BEGIN MATERIAL FOR THIS TASK
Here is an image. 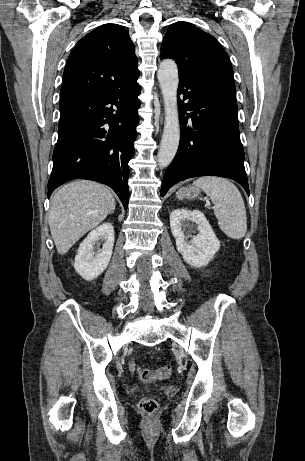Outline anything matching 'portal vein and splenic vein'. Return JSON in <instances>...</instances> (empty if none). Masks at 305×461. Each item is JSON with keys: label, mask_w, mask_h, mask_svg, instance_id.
I'll use <instances>...</instances> for the list:
<instances>
[{"label": "portal vein and splenic vein", "mask_w": 305, "mask_h": 461, "mask_svg": "<svg viewBox=\"0 0 305 461\" xmlns=\"http://www.w3.org/2000/svg\"><path fill=\"white\" fill-rule=\"evenodd\" d=\"M207 205H210V203L208 201H206Z\"/></svg>", "instance_id": "portal-vein-and-splenic-vein-1"}]
</instances>
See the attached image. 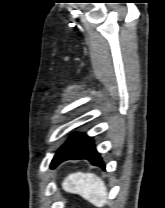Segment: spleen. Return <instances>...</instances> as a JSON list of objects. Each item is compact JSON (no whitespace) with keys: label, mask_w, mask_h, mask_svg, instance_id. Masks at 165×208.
<instances>
[{"label":"spleen","mask_w":165,"mask_h":208,"mask_svg":"<svg viewBox=\"0 0 165 208\" xmlns=\"http://www.w3.org/2000/svg\"><path fill=\"white\" fill-rule=\"evenodd\" d=\"M62 187L66 192L78 194L97 207L107 203L105 183L93 173H71L63 181Z\"/></svg>","instance_id":"obj_1"}]
</instances>
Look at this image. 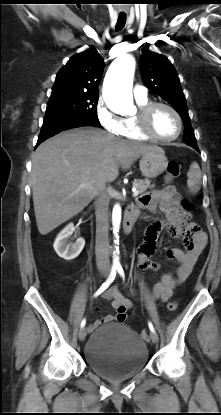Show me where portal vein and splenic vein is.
<instances>
[{
  "label": "portal vein and splenic vein",
  "mask_w": 221,
  "mask_h": 415,
  "mask_svg": "<svg viewBox=\"0 0 221 415\" xmlns=\"http://www.w3.org/2000/svg\"><path fill=\"white\" fill-rule=\"evenodd\" d=\"M85 185H81V187H84ZM133 197L138 196L139 192L136 189H133Z\"/></svg>",
  "instance_id": "1"
}]
</instances>
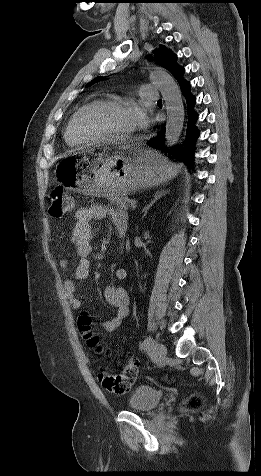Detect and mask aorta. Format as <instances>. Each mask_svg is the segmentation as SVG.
<instances>
[{"label":"aorta","mask_w":261,"mask_h":476,"mask_svg":"<svg viewBox=\"0 0 261 476\" xmlns=\"http://www.w3.org/2000/svg\"><path fill=\"white\" fill-rule=\"evenodd\" d=\"M150 80L161 92L166 105L165 143L167 146H174L179 140L184 123L181 91L173 77L165 71H153Z\"/></svg>","instance_id":"1"}]
</instances>
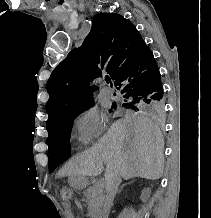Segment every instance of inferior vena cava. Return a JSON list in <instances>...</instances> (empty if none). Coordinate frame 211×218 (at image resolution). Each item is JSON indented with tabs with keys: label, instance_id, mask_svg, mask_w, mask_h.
<instances>
[{
	"label": "inferior vena cava",
	"instance_id": "1",
	"mask_svg": "<svg viewBox=\"0 0 211 218\" xmlns=\"http://www.w3.org/2000/svg\"><path fill=\"white\" fill-rule=\"evenodd\" d=\"M106 180V198L104 204L105 212H108L118 190V186L121 182L120 176H116V174H112V172H106L105 174Z\"/></svg>",
	"mask_w": 211,
	"mask_h": 218
}]
</instances>
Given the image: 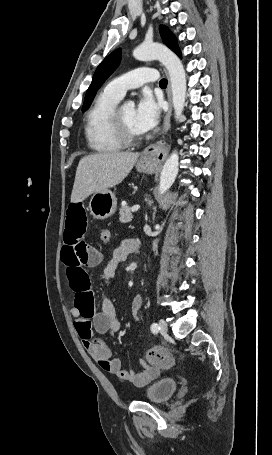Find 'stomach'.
Instances as JSON below:
<instances>
[{
	"label": "stomach",
	"mask_w": 272,
	"mask_h": 455,
	"mask_svg": "<svg viewBox=\"0 0 272 455\" xmlns=\"http://www.w3.org/2000/svg\"><path fill=\"white\" fill-rule=\"evenodd\" d=\"M136 169L139 172L152 174L157 169V162L154 159L140 157L136 162ZM117 207V199L111 190L94 193L89 202L91 215L98 220H104L112 216Z\"/></svg>",
	"instance_id": "0dacf381"
}]
</instances>
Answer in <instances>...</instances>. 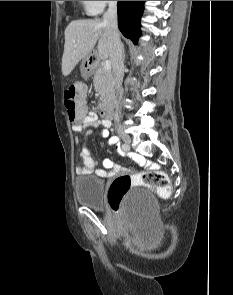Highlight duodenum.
Here are the masks:
<instances>
[{
    "label": "duodenum",
    "mask_w": 233,
    "mask_h": 295,
    "mask_svg": "<svg viewBox=\"0 0 233 295\" xmlns=\"http://www.w3.org/2000/svg\"><path fill=\"white\" fill-rule=\"evenodd\" d=\"M98 109L102 116L110 118L112 116V101L110 99H105L99 104Z\"/></svg>",
    "instance_id": "1"
}]
</instances>
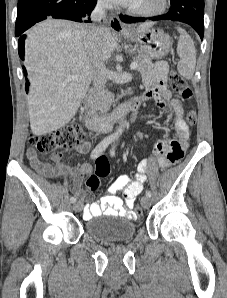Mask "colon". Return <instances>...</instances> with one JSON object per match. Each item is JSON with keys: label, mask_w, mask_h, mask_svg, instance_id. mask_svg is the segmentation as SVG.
I'll return each instance as SVG.
<instances>
[{"label": "colon", "mask_w": 227, "mask_h": 298, "mask_svg": "<svg viewBox=\"0 0 227 298\" xmlns=\"http://www.w3.org/2000/svg\"><path fill=\"white\" fill-rule=\"evenodd\" d=\"M169 83L172 89L180 94L184 99H190L192 97V91L188 86L185 79L172 70L169 74ZM187 122L190 125L196 123V112L189 110L187 114ZM85 135L82 128L78 125H67L60 130L52 131L41 136H32V145L42 153H60L61 150L72 147L79 143H82ZM110 172L109 162L105 157H100L96 162V172L91 175L87 180V186L91 191H95L100 186V180L103 177L108 176ZM136 213L142 218L144 215L141 213V208H136Z\"/></svg>", "instance_id": "colon-1"}]
</instances>
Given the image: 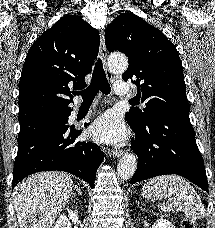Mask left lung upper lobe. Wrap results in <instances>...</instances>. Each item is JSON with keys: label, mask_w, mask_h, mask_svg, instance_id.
I'll return each mask as SVG.
<instances>
[{"label": "left lung upper lobe", "mask_w": 215, "mask_h": 228, "mask_svg": "<svg viewBox=\"0 0 215 228\" xmlns=\"http://www.w3.org/2000/svg\"><path fill=\"white\" fill-rule=\"evenodd\" d=\"M108 51H121L129 60L122 78L138 86L143 110L131 108L125 118L131 127L146 126L156 114L189 113L183 68L176 47L157 28L133 13L117 16L105 31Z\"/></svg>", "instance_id": "1"}]
</instances>
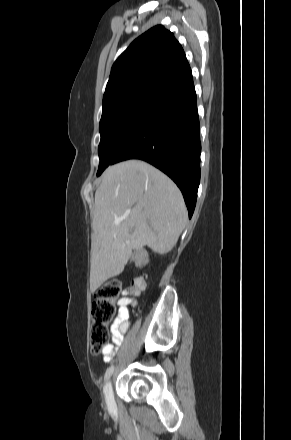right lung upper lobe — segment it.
<instances>
[{
	"mask_svg": "<svg viewBox=\"0 0 291 440\" xmlns=\"http://www.w3.org/2000/svg\"><path fill=\"white\" fill-rule=\"evenodd\" d=\"M190 74L180 43L157 25L135 39L115 61L103 106L138 96L156 97Z\"/></svg>",
	"mask_w": 291,
	"mask_h": 440,
	"instance_id": "cb5924a9",
	"label": "right lung upper lobe"
}]
</instances>
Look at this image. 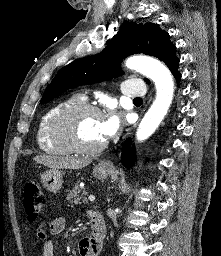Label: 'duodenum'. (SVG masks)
<instances>
[{"mask_svg":"<svg viewBox=\"0 0 221 256\" xmlns=\"http://www.w3.org/2000/svg\"><path fill=\"white\" fill-rule=\"evenodd\" d=\"M105 236V223L102 215L98 212L92 214V225L90 239L96 243L101 244Z\"/></svg>","mask_w":221,"mask_h":256,"instance_id":"1","label":"duodenum"}]
</instances>
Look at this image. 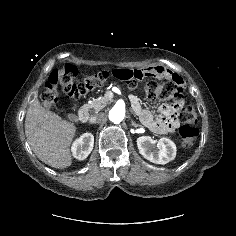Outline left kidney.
I'll use <instances>...</instances> for the list:
<instances>
[{"mask_svg": "<svg viewBox=\"0 0 236 236\" xmlns=\"http://www.w3.org/2000/svg\"><path fill=\"white\" fill-rule=\"evenodd\" d=\"M156 143L150 136H141L137 139L140 154L147 160L156 164H166L176 157V145L167 137H162Z\"/></svg>", "mask_w": 236, "mask_h": 236, "instance_id": "1", "label": "left kidney"}]
</instances>
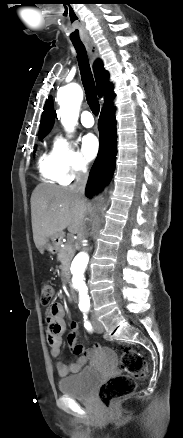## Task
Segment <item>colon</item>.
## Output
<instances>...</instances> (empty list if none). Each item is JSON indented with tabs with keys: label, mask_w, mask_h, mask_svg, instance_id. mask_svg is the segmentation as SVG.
Instances as JSON below:
<instances>
[{
	"label": "colon",
	"mask_w": 183,
	"mask_h": 438,
	"mask_svg": "<svg viewBox=\"0 0 183 438\" xmlns=\"http://www.w3.org/2000/svg\"><path fill=\"white\" fill-rule=\"evenodd\" d=\"M54 296V287L50 281L41 284V303L49 305ZM120 366L124 373L106 380L100 387L99 399L106 408H112L120 399L132 394L136 388L137 380L144 379L148 374L146 358L125 345L121 348Z\"/></svg>",
	"instance_id": "colon-1"
}]
</instances>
END MATERIAL FOR THIS TASK
### [DIRECTIONS]
All lines from the one with "Segment <item>colon</item>." onward to the end of the records above should be repeated exactly, and only those lines.

### [FINISHED TASK]
Segment <item>colon</item>.
## Output
<instances>...</instances> (empty list if none). Each item is JSON indented with tabs with keys: label, mask_w, mask_h, mask_svg, instance_id. mask_svg is the segmentation as SVG.
Instances as JSON below:
<instances>
[{
	"label": "colon",
	"mask_w": 183,
	"mask_h": 438,
	"mask_svg": "<svg viewBox=\"0 0 183 438\" xmlns=\"http://www.w3.org/2000/svg\"><path fill=\"white\" fill-rule=\"evenodd\" d=\"M54 296V287L50 281L41 284V303L49 305ZM120 366L124 373L106 380L100 387L99 399L106 408H112L120 399L132 394L136 388L137 380L144 379L148 374L146 358L125 345L121 348Z\"/></svg>",
	"instance_id": "colon-1"
}]
</instances>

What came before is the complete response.